5. Called upon to explain the nature of challenge which the

petitioner wants to mount against the impugned concurrent judgments, the

learned counsel for the petitioner does not strain to assail the verdict of

guilty and conviction on merits. He only prays that leniency may be

shown on the question of sentence and some time may be granted to the

petitioner to discharge the liability and avoid the default sentence.

6. Having gone through the impugned concurrent judgments, I

reckon that as an informed and fair stand taken by the learned counsel for

the petitioner. In the absence of challenge on any specific ground against

the verdict of guilty and conviction, I am satisfied that it is not necessary

for me to advert to the facts in any greater detail in this order. I am

satisfied that the verdict of guilty and conviction are absolutely justified and

Crl.R.P.No. 3294 of 2006 3

unexceptionable.

7. Coming to the question of sentence, I find merit in the prayer for

leniency. I have already adverted to the principles governing imposition

of sentence in a prosecution under Section 138 of the N.I. Act in the

decision in Anilkumar v. Shammy (2002 (3) KLT 852). In the facts

and circumstances of the case, I do not find any compelling reasons

which can persuade this court to insist on imposition of any deterrent

substantive sentence of imprisonment on the petitioner. Leniency can be

shown on the question of sentence, but subject to the compulsion of

ensuring adequate and just compensation to the victim/complainant, who

has been compelled to wait from 2001 and to fight two rounds of legal

battle for the redressal of his genuine grievances. The challenge can

succeed only to the above extent.

8. In the nature of the relief which I propose to grant, it is not

necessary to wait for issue and return of notice to the respondent.

9. In the result:

(a) This revision petition is allowed in part.

(b) The impugned verdict of guilty and conviction of the petitioner

Crl.R.P.No. 3294 of 2006 4

under Section 138 of the N.I. Act are upheld.
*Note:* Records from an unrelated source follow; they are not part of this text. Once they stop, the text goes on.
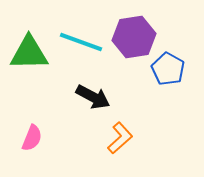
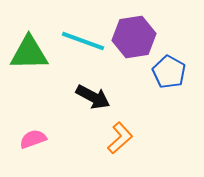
cyan line: moved 2 px right, 1 px up
blue pentagon: moved 1 px right, 3 px down
pink semicircle: moved 1 px right, 1 px down; rotated 132 degrees counterclockwise
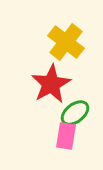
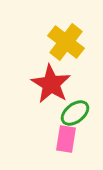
red star: rotated 12 degrees counterclockwise
pink rectangle: moved 3 px down
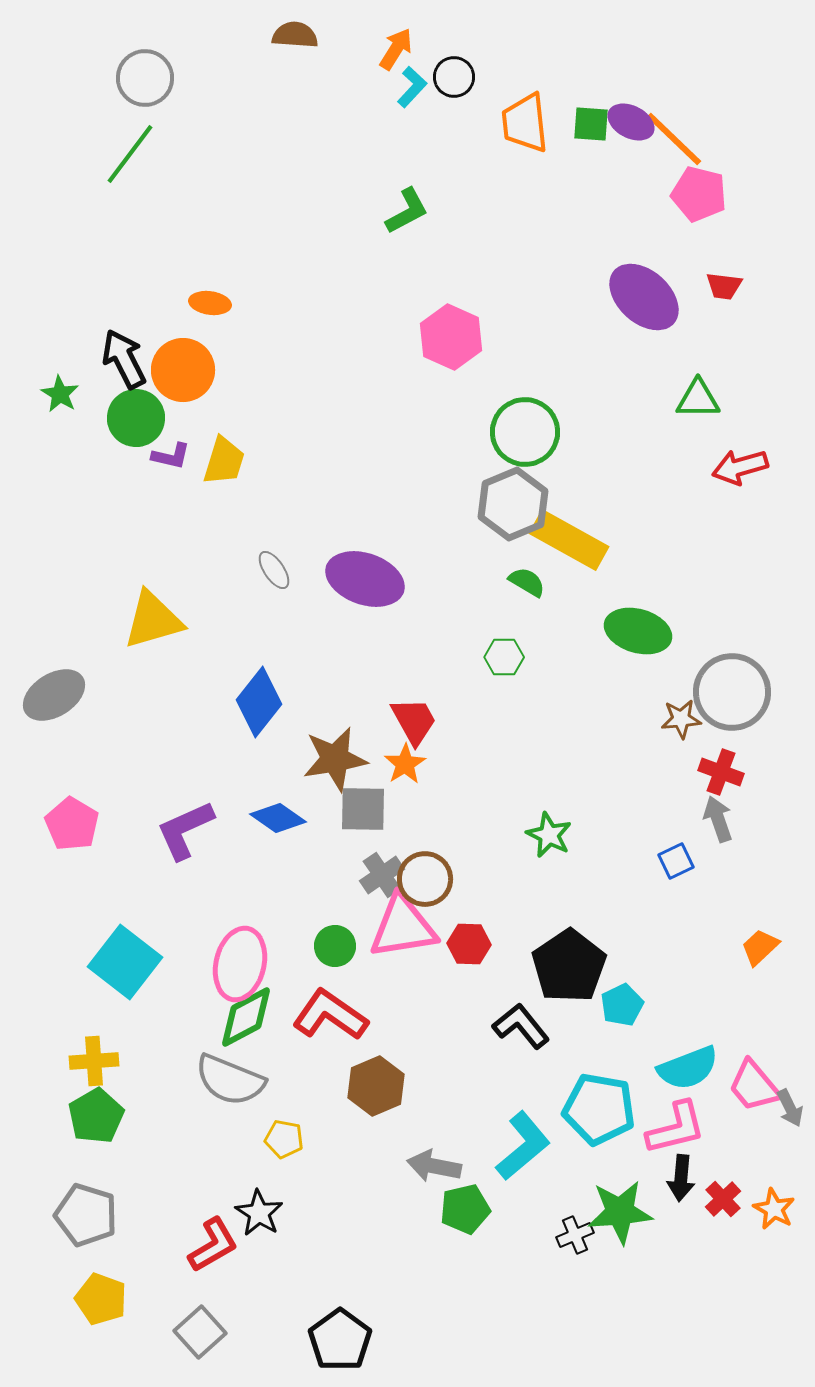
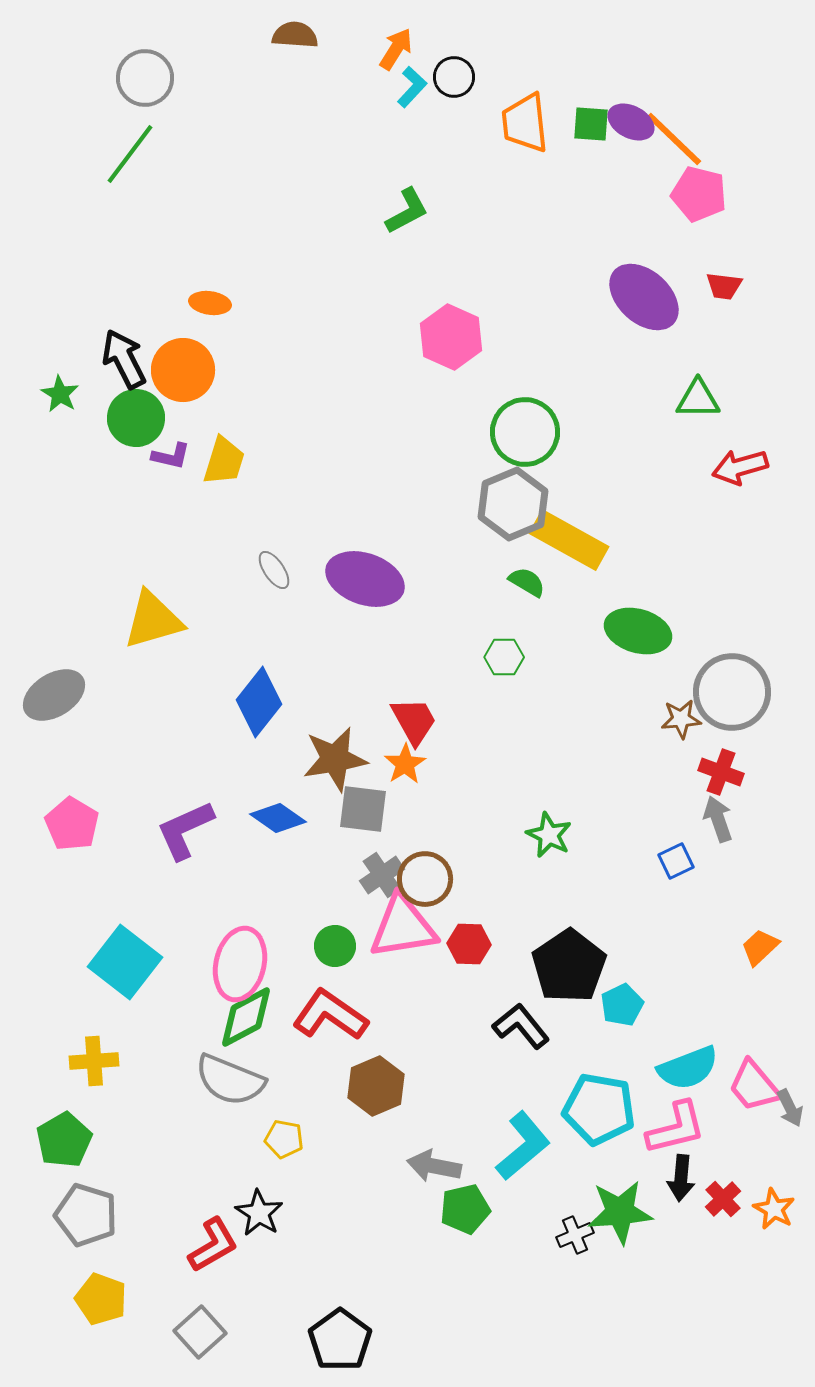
gray square at (363, 809): rotated 6 degrees clockwise
green pentagon at (96, 1116): moved 32 px left, 24 px down
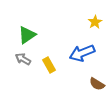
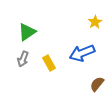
green triangle: moved 3 px up
gray arrow: rotated 98 degrees counterclockwise
yellow rectangle: moved 2 px up
brown semicircle: rotated 98 degrees clockwise
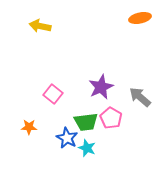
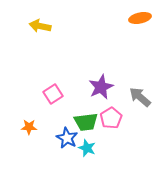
pink square: rotated 18 degrees clockwise
pink pentagon: rotated 10 degrees clockwise
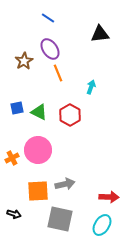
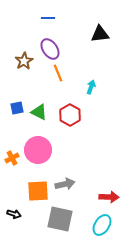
blue line: rotated 32 degrees counterclockwise
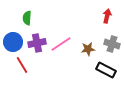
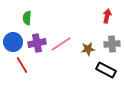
gray cross: rotated 21 degrees counterclockwise
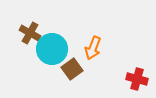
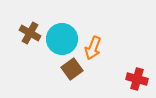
cyan circle: moved 10 px right, 10 px up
) But the sentence imposed is modified and reduced. In

supersession of the sentence imposed on the petitioner by the courts below,

he is sentenced to undergo imprisonment till rising of court. He is further

directed under Section 357(3) Cr.P.C. to pay an amount of Rs.50,000/-

(Rupees fifty thousand only) as compensation and in default to undergo

S.I. for a period of two months. If realised the entire amount shall be

released to the complainant.

9. The petitioner shall appear before the learned Magistrate on or

before 30.11.2006 to serve the modified sentence hereby imposed. The

sentence shall not be executed till that date. If the petitioner does not so

appear, the learned Magistrate shall thereafter proceed to take necessary

steps to execute the modified sentence hereby imposed.